Special Situations Portfolio Updates

FireEye (NSDQ: FEYE) dipped again on the news that Symantec (SYMC) is set to acquire Blue Coat Systems for $4.65 billion, effectively merging two of FireEye’s largest competitors. Despite the fact that Symantec has been lagging its younger rivals in developing technologies to detect more advanced threats, Blue Coat boasts an innovative suite of security tools that could help revitalize Symantec.

Symantec and FireEye were in talks to merge themselves earlier this year, but talks broke down when Symantec reportedly become concerned about FireEye’s growth potential. Apparently, Symantec was hedging its bets and running parallel discussions Blue Coat at the same time. If the deal closes in the third quarter as expected, Blue Coat CEO Greg Clark will take the helm of the combined operations.

So far though, I don’t see any reason to really worry. The Symantec/Blue Coat deal is expected to close rather quickly in the third quarter, but it will take some time for the two companies to work out the kinks of the merger. There’s also a David and Goliath analogy to be made here, with Symantec being much larger than Blue Coat, so it will take some time for the deal to move the needle on revenue and earnings.

At the same time, FireEye’s new CEO Kevin Mandia won’t be talking over until June 15th, so he may yet prove to be better able to execute on “FireEye-as-a-Service” and grow the business to profitability.

FireEye remains a buy under $22.

Analysts at Merrill Lynch released a research note late last week in which they named Arista Networks (NYSE: ANET) a “Top Buy” and raised their price target from $75 to $85. They believe the company will get a boost from dual supplier requirements at a growing number of cloud data centers, which require that nearly identical products be purchased from two different vendors.

The idea behind dual-supplier is that if there is a supply disruption from one, there will always be another. Since Arista is a leading supplier of Eathernet switches, dual supplier rules ensure that even if a company doesn’t choose Arista as its main supplier, odds are they will still order at least some equipment from it. That can play an important role in earnings growth, particularly as data center construction is running at a rapid clip to deal with more and more companies transitioning to cloud-based data storage rather than relying on their own infrastructure.

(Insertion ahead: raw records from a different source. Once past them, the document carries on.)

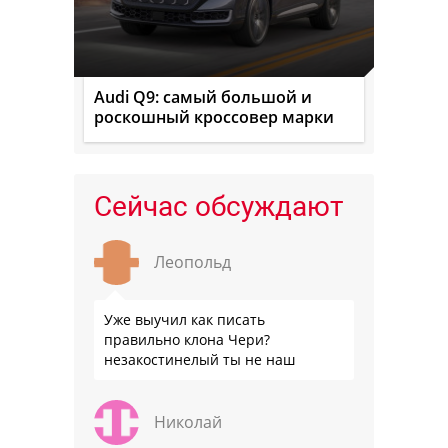
Audi Q9: самый большой и
роскошный кроссовер марки
Сейчас обсуждают
Леопольд
Уже выучил как писать
правильно клона Чери?
незакостинелый ты не наш
Николай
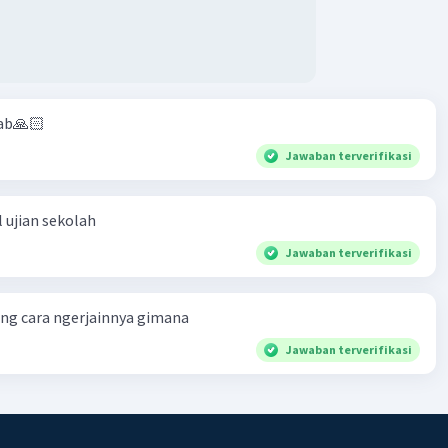
ab🙏🏻
Jawaban terverifikasi
 ujian sekolah
Jawaban terverifikasi
ng cara ngerjainnya gimana
Jawaban terverifikasi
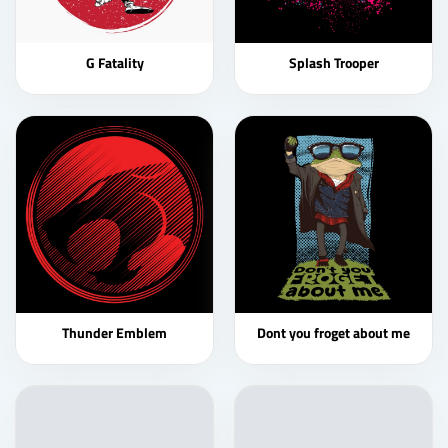
G Fatality
Splash Trooper
Thunder Emblem
Dont you froget about me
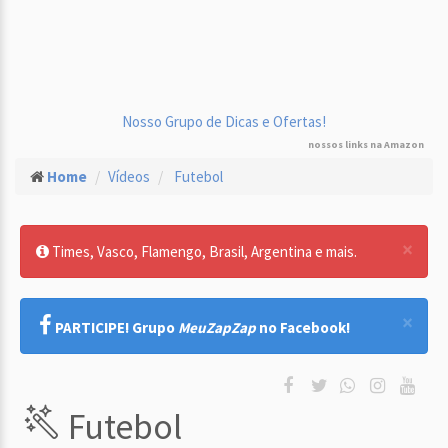
Nosso Grupo de Dicas e Ofertas!
nossos links na Amazon
Home
Vídeos
Futebol
×
Times, Vasco, Flamengo, Brasil, Argentina e mais.
×
PARTICIPE! Grupo
MeuZapZap
no Facebook!
Futebol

Other investors seem to have similar views, with Arista’s per share earnings currently forecast to grow by nearly 60% to $2.67 this year. Interestingly though, while the company’s forward price-to-earnings ratio is a bit rich at 23 times, it’s price-to-earnings-growth ratio is just 0.8 times. That means the stock is actually undervalued relative to expected earnings growth, so you can actually make the case that the shares are still something of a bargain.

Buy Arista Networks on any dips below $62.